Why did Credit Suisse Downgrade Lululemon’s Stock?

By Ryan Adsit

Lululemon (NASDAQ: LULU) received a Hold rating and a $53 price target from Credit Suisse analyst Christian Buss today. The company’s shares closed yesterday at $56.81.

Buss commented:

“We downgrade shares to Neutral, adjust estimates, and lower our Target Price to $53 from $76.”

According to TipRanks.com, Buss is a 1-star analyst with an average return of -1.3% and a 43.2% success rate. Buss covers the Consumer Goods sector, focusing on stocks such as Wolverine World Wide, Columbia Sportswear, and Gildan Activewear.

Lululemon has an analyst consensus of Moderate Buy, with a price target consensus of $66.67.

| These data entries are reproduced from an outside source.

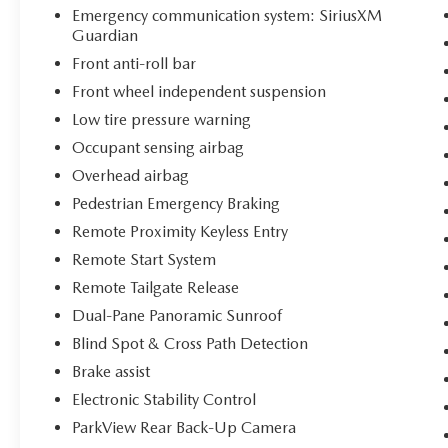
Emergency communication system: SiriusXM
Guardian
Front anti-roll bar
Front wheel independent suspension
Low tire pressure warning
Occupant sensing airbag
Overhead airbag
Pedestrian Emergency Braking
Remote Proximity Keyless Entry
Remote Start System
Remote Tailgate Release
Dual-Pane Panoramic Sunroof
Blind Spot & Cross Path Detection
Brake assist
Electronic Stability Control
ParkView Rear Back-Up Camera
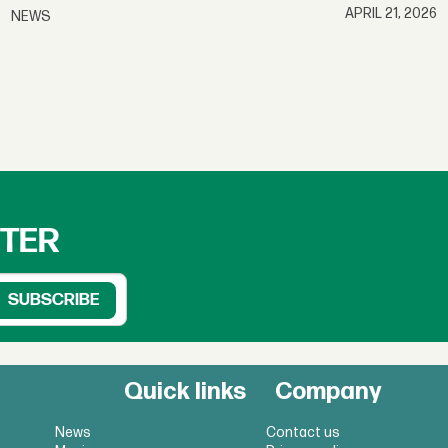
APRIL 21, 2026
NEWS
TTER
Quick links
Company
News
Contact us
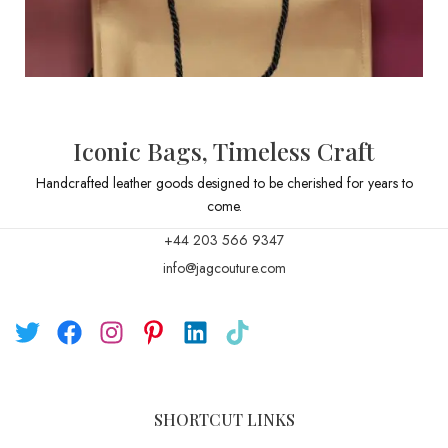
Iconic Bags, Timeless Craft
Handcrafted leather goods designed to be cherished for years to
come.
+44 203 566 9347
info@jagcouture.com
SHORTCUT LINKS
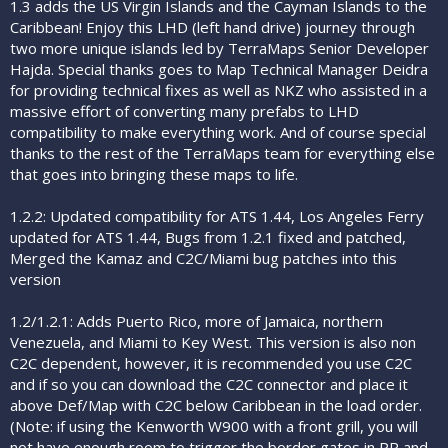
1.3 adds the US Virgin Islands and the Cayman Islands to the
Caribbean! Enjoy this LHD (left hand drive) journey through
two more unique islands led by TerraMaps Senior Developer
Hajda. Special thanks goes to Map Technical Manager Deidra
for providing technical fixes as well as NKZ who assisted in a
massive effort of converting many prefabs to LHD
compatibility to make everything work. And of course special
thanks to the rest of the TerraMaps team for everything else
that goes into bringing these maps to life.
1.2.2: Updated compatibility for ATS 1.44, Los Angeles Ferry
updated for ATS 1.44, Bugs from 1.2.1 fixed and patched,
Merged the Kamaz and C2C/Miami bug patches into this
version
1.2/1.2.1: Adds Puerto Rico, more of Jamaica, northern
Venezuela, and Miami to Key West. This version is also non
C2C dependent, however, it is recommended you use C2C
and if so you can download the C2C connector and place it
above Def/Map with C2C below Caribbean in the load order.
(Note: if using the Kenworth W900 with a front grill, you will
not have enough room to trigger the border gates in PR and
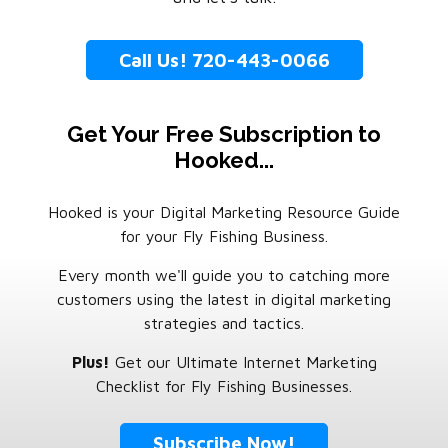
Call Us! 720-443-0066
Get Your Free Subscription to
Hooked...
Hooked is your Digital Marketing Resource Guide
for your Fly Fishing Business.
Every month we'll guide you to catching more
customers using the latest in digital marketing
strategies and tactics.
Plus!
Get our Ultimate Internet Marketing
Checklist for Fly Fishing Businesses.
Subscribe Now!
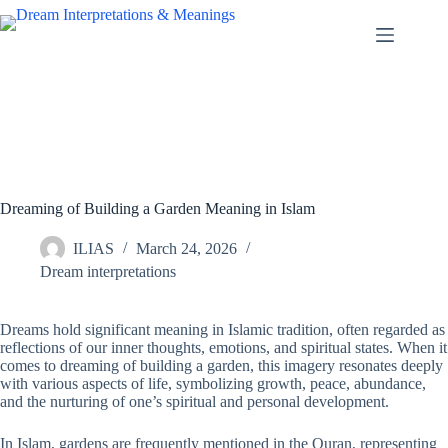
Skip
to
content
Dreaming of Building a Garden Meaning in Islam
ILIAS
March 24, 2026
Dream interpretations
Dreams hold significant meaning in Islamic tradition, often regarded as
reflections of our inner thoughts, emotions, and spiritual states. When it
comes to dreaming of building a garden, this imagery resonates deeply
with various aspects of life, symbolizing growth, peace, abundance,
and the nurturing of one’s spiritual and personal development.
In Islam, gardens are frequently mentioned in the Quran, representing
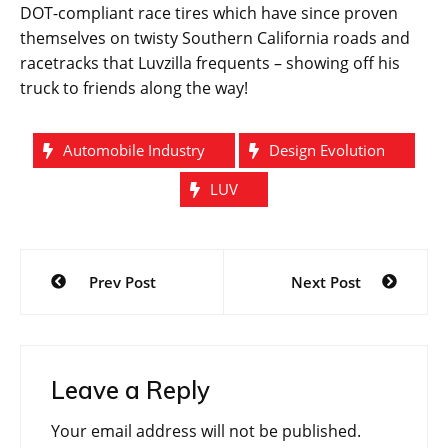
DOT-compliant race tires which have since proven
themselves on twisty Southern California roads and
racetracks that Luvzilla frequents – showing off his
truck to friends along the way!
Automobile Industry
Design Evolution
LUV
Post
Prev Post
Next Post
navigation
Leave a Reply
Your email address will not be published.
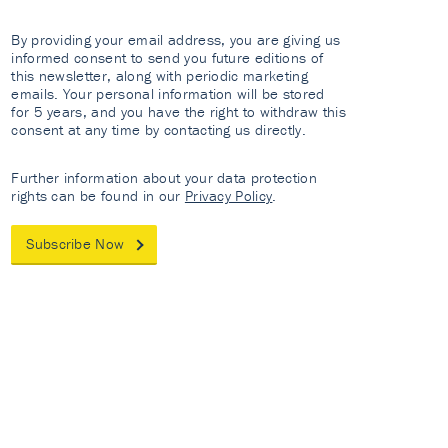
By providing your email address, you are giving us
informed consent to send you future editions of
this newsletter, along with periodic marketing
emails. Your personal information will be stored
for 5 years, and you have the right to withdraw this
consent at any time by contacting us directly.
Further information about your data protection
rights can be found in our
Privacy Policy
.
Subscribe Now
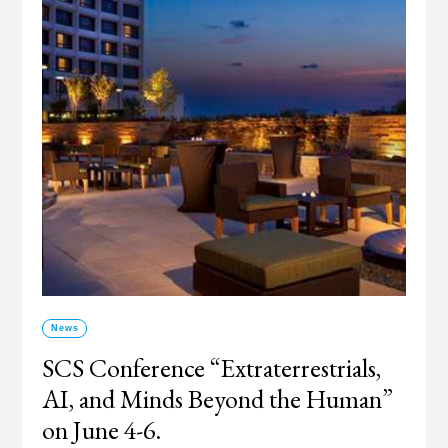
News
SCS Conference “Extraterrestrials,
AI, and Minds Beyond the Human”
on June 4-6.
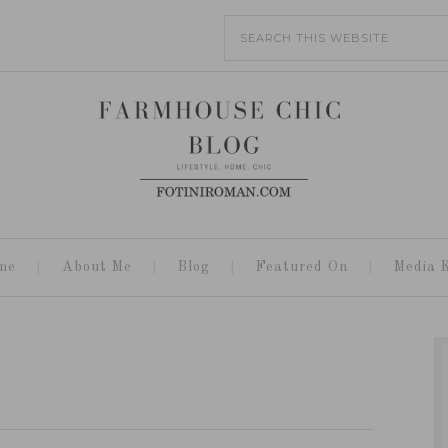
me
About Me
Blog
Featured On
Media K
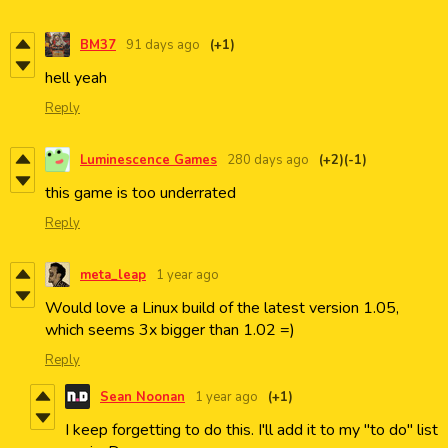
BM37
91 days ago
(+1)
hell yeah
Reply
Luminescence Games
280 days ago
(+2)
(-1)
this game is too underrated
Reply
meta_leap
1 year ago
Would love a Linux build of the latest version 1.05,
which seems 3x bigger than 1.02 =)
Reply
Sean Noonan
1 year ago
(+1)
I keep forgetting to do this. I'll add it to my "to do" list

The company has a one year high of $81.81 and a one year low of $44.07. Currently, Lululemon has an average volume of 2.52M.

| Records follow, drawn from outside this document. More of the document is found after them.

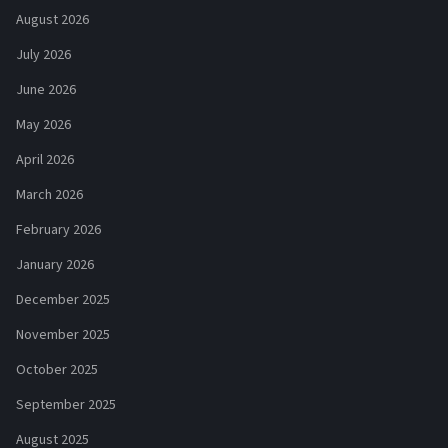
August 2026
July 2026
June 2026
May 2026
April 2026
March 2026
February 2026
January 2026
December 2025
November 2025
October 2025
September 2025
August 2025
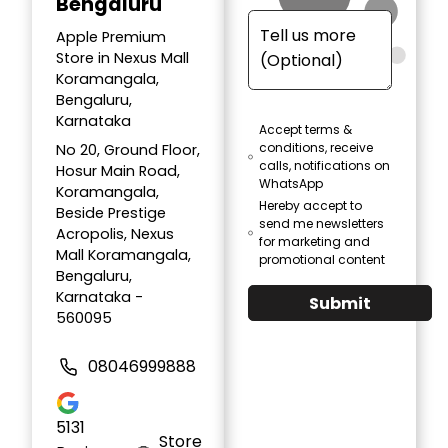
Bengaluru
Apple Premium
Store in Nexus Mall
Koramangala,
Bengaluru,
Karnataka
Accept terms &
conditions, receive
No 20, Ground Floor,
calls, notifications on
Hosur Main Road,
WhatsApp
Koramangala,
Hereby accept to
Beside Prestige
send me newsletters
Acropolis, Nexus
for marketing and
Mall Koramangala,
promotional content
Bengaluru,
Karnataka -
Submit
560095
08046999888
5131
Store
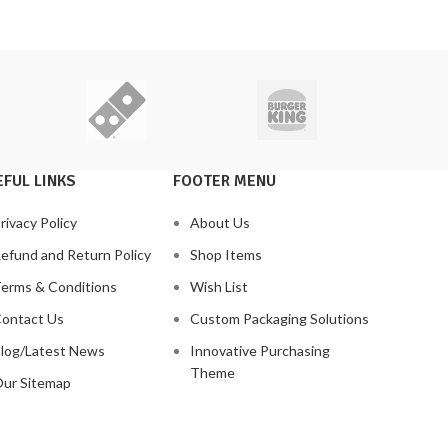
FUL LINKS
FOOTER MENU
rivacy Policy
About Us
efund and Return Policy
Shop Items
erms & Conditions
Wish List
ontact Us
Custom Packaging Solutions
log/Latest News
Innovative Purchasing
Theme
ur Sitemap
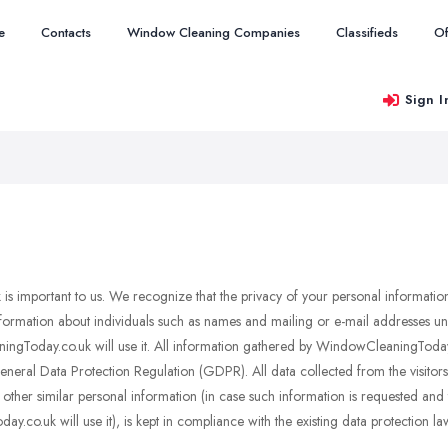
e
Contacts
Window Cleaning Companies
Classifieds
Of
Sign I
s important to us. We recognize that the privacy of your personal information
rmation about individuals such as names and mailing or e-mail addresses unles
gToday.co.uk will use it. All information gathered by WindowCleaningToday.c
ral Data Protection Regulation (GDPR). All data collected from the visitors a
her similar personal information (in case such information is requested and th
co.uk will use it), is kept in compliance with the existing data protection la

Based on the recent corporate insider activity of 17 insiders, corporate insider sentiment is positive on the stock. This means that over the past quarter there has been an increase of insiders buying their shares of LULU in relation to earlier this year. Most recently, in June 2016, Martin Michael Casey, a Director at LULU bought 15,926 shares for a total of $110,049.

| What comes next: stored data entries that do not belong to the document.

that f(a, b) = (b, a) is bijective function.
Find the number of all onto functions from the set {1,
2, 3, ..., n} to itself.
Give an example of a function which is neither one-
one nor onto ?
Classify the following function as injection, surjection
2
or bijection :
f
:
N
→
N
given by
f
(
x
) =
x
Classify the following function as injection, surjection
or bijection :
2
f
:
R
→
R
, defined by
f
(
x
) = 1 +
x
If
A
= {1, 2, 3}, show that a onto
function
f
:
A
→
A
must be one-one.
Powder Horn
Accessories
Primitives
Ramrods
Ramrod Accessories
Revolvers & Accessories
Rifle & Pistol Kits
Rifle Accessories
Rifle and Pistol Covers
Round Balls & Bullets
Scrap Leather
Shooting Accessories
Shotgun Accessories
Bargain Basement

lululemon athletica, inc. designs and retails athletic apparels primarily in North America and Australia. It offers a comprehensive line of apparel and accessories, including fitness pants, shorts, tops and jackets designed for athletic pursuits such as yoga, running and general fitness. The company operates through corporate owned stores and direct to consumer segments. Its yoga-inspired apparel is marketed under the Lululemon Athletica brand name. lululemon athletica was founded by Dennis J. Wilson in 1998 and is headquartered in Vancouver, Canada.